Segment Start: Information given

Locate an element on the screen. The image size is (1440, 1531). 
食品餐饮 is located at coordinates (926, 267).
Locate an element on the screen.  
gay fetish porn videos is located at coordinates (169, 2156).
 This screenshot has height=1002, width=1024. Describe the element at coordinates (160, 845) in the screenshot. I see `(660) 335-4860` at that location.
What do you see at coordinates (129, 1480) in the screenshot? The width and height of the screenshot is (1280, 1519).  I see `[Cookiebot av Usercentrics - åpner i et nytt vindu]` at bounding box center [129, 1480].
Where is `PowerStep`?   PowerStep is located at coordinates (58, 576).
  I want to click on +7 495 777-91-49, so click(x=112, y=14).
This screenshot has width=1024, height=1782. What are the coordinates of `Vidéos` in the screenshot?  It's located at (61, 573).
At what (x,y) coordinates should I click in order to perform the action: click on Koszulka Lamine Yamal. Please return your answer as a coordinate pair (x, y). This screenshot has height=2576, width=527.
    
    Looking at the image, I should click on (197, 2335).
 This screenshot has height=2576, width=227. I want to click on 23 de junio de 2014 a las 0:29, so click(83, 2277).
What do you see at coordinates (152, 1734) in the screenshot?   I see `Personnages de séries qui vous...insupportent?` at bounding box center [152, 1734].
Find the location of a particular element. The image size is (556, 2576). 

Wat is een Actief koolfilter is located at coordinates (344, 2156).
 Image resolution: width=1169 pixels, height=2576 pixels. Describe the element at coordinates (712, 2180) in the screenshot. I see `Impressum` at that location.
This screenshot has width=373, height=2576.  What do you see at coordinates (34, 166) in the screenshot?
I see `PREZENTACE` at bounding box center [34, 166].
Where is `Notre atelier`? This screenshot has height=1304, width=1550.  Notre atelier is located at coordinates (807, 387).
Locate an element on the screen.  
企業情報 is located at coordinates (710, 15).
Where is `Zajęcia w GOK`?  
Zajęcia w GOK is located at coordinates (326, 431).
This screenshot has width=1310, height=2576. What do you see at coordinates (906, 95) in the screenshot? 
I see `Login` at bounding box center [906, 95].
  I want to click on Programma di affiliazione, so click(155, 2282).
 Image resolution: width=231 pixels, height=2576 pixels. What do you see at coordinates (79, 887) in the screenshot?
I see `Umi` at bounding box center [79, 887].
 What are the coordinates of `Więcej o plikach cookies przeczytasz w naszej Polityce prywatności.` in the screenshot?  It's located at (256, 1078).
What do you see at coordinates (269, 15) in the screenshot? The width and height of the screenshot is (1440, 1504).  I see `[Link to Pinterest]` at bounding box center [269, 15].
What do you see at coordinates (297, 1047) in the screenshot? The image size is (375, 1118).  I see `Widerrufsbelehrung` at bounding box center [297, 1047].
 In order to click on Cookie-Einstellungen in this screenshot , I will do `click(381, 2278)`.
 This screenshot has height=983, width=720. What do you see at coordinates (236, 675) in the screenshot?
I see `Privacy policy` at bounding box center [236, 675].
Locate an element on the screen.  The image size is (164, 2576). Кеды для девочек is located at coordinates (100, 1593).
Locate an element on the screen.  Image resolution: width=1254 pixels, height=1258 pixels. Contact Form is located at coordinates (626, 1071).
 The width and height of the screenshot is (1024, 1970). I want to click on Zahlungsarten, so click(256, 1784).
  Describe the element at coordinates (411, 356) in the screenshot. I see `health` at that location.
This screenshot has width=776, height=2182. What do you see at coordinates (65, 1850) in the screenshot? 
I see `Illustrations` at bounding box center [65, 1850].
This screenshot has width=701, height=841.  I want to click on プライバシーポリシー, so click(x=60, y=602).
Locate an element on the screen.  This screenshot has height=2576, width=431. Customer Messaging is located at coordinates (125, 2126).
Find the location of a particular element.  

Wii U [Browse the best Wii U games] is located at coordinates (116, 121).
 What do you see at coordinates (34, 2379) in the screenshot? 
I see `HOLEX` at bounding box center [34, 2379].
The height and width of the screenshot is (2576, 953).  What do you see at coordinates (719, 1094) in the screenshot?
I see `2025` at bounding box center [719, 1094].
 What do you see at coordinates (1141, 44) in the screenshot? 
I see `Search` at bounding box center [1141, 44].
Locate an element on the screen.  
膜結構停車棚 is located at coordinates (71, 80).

Segment End: Information given

Try it
Could you reproduce every record exactly as shown above?

Solution to this task
Locate an element on the screen. The image size is (1440, 1531). 
食品餐饮 is located at coordinates (926, 267).
Locate an element on the screen.  
gay fetish porn videos is located at coordinates (169, 2156).
 This screenshot has height=1002, width=1024. Describe the element at coordinates (160, 845) in the screenshot. I see `(660) 335-4860` at that location.
What do you see at coordinates (129, 1480) in the screenshot? The width and height of the screenshot is (1280, 1519).  I see `[Cookiebot av Usercentrics - åpner i et nytt vindu]` at bounding box center [129, 1480].
Where is `PowerStep`?   PowerStep is located at coordinates (58, 576).
  I want to click on +7 495 777-91-49, so click(x=112, y=14).
This screenshot has width=1024, height=1782. What are the coordinates of `Vidéos` in the screenshot?  It's located at (61, 573).
At what (x,y) coordinates should I click in order to perform the action: click on Koszulka Lamine Yamal. Please return your answer as a coordinate pair (x, y). This screenshot has height=2576, width=527.
    
    Looking at the image, I should click on (197, 2335).
 This screenshot has height=2576, width=227. I want to click on 23 de junio de 2014 a las 0:29, so click(83, 2277).
What do you see at coordinates (152, 1734) in the screenshot?   I see `Personnages de séries qui vous...insupportent?` at bounding box center [152, 1734].
Find the location of a particular element. The image size is (556, 2576). 

Wat is een Actief koolfilter is located at coordinates (344, 2156).
 Image resolution: width=1169 pixels, height=2576 pixels. Describe the element at coordinates (712, 2180) in the screenshot. I see `Impressum` at that location.
This screenshot has width=373, height=2576.  What do you see at coordinates (34, 166) in the screenshot?
I see `PREZENTACE` at bounding box center [34, 166].
Where is `Notre atelier`? This screenshot has height=1304, width=1550.  Notre atelier is located at coordinates (807, 387).
Locate an element on the screen.  
企業情報 is located at coordinates (710, 15).
Where is `Zajęcia w GOK`?  
Zajęcia w GOK is located at coordinates (326, 431).
This screenshot has width=1310, height=2576. What do you see at coordinates (906, 95) in the screenshot? 
I see `Login` at bounding box center [906, 95].
  I want to click on Programma di affiliazione, so click(155, 2282).
 Image resolution: width=231 pixels, height=2576 pixels. What do you see at coordinates (79, 887) in the screenshot?
I see `Umi` at bounding box center [79, 887].
 What are the coordinates of `Więcej o plikach cookies przeczytasz w naszej Polityce prywatności.` in the screenshot?  It's located at (256, 1078).
What do you see at coordinates (269, 15) in the screenshot? The width and height of the screenshot is (1440, 1504).  I see `[Link to Pinterest]` at bounding box center [269, 15].
What do you see at coordinates (297, 1047) in the screenshot? The image size is (375, 1118).  I see `Widerrufsbelehrung` at bounding box center [297, 1047].
 In order to click on Cookie-Einstellungen in this screenshot , I will do `click(381, 2278)`.
 This screenshot has height=983, width=720. What do you see at coordinates (236, 675) in the screenshot?
I see `Privacy policy` at bounding box center [236, 675].
Locate an element on the screen.  The image size is (164, 2576). Кеды для девочек is located at coordinates (100, 1593).
Locate an element on the screen.  Image resolution: width=1254 pixels, height=1258 pixels. Contact Form is located at coordinates (626, 1071).
 The width and height of the screenshot is (1024, 1970). I want to click on Zahlungsarten, so click(256, 1784).
  Describe the element at coordinates (411, 356) in the screenshot. I see `health` at that location.
This screenshot has width=776, height=2182. What do you see at coordinates (65, 1850) in the screenshot? 
I see `Illustrations` at bounding box center [65, 1850].
This screenshot has width=701, height=841.  I want to click on プライバシーポリシー, so click(x=60, y=602).
Locate an element on the screen.  This screenshot has height=2576, width=431. Customer Messaging is located at coordinates (125, 2126).
Find the location of a particular element.  

Wii U [Browse the best Wii U games] is located at coordinates (116, 121).
 What do you see at coordinates (34, 2379) in the screenshot? 
I see `HOLEX` at bounding box center [34, 2379].
The height and width of the screenshot is (2576, 953).  What do you see at coordinates (719, 1094) in the screenshot?
I see `2025` at bounding box center [719, 1094].
 What do you see at coordinates (1141, 44) in the screenshot? 
I see `Search` at bounding box center [1141, 44].
Locate an element on the screen.  
膜結構停車棚 is located at coordinates (71, 80).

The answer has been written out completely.